Do I really need to encode '&' as '&'?

Haroldo picture Haroldo · Aug 16, 2010 · Viewed 358.9k times · Source

I'm using an '&' symbol with HTML5 and UTF-8 in my site's <title>. Google shows the ampersand fine on its SERPs, as do all the browsers in their titles.

http://validator.w3.org is giving me this:

& did not start a character reference. (& probably should have been escaped as &amp;.)

Do I really need to do &amp;?

I'm not fussed about my pages validating for the sake of validating, but I'm curious to hear people's opinions on this and if it's important and why.

Answer

Delan Azabani picture Delan Azabani · Aug 16, 2010

Yes. Just as the error said, in HTML, attributes are #PCDATA meaning they're parsed. This means you can use character entities in the attributes.
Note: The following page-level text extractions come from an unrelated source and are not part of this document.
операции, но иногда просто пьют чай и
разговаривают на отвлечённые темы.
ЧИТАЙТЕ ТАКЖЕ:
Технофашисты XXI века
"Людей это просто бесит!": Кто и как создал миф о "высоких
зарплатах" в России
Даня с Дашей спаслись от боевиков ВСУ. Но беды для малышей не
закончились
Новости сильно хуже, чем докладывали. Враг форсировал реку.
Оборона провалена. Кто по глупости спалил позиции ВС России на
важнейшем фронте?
Using & by itself is wrong and if not for lenient browsers and the fact that this is HTML not XHTML, would break the parsing. Just escape it as &amp; and everything would be fine.

HTML5 allows you to leave it unescaped, but only when the data that follows does not look like a valid character reference. However, it's better just to escape all instances of this symbol than worry about which ones should be and which ones don't need to be.
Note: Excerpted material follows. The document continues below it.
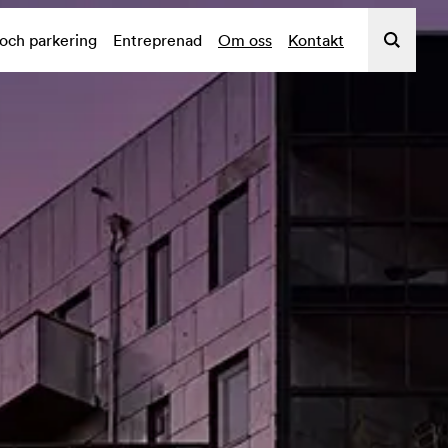
 och parkering
Entreprenad
Om oss
Kontakt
Keep this point in mind; if you're not escaping & to &amp;, it's bad enough for data that you create (where the code could very well be invalid), you might also not be escaping tag delimiters, which is a huge problem for user-submitted data, which could very well lead to HTML and script injection, cookie stealing and other exploits.

Please just escape your code. It will save you a lot of trouble in the future.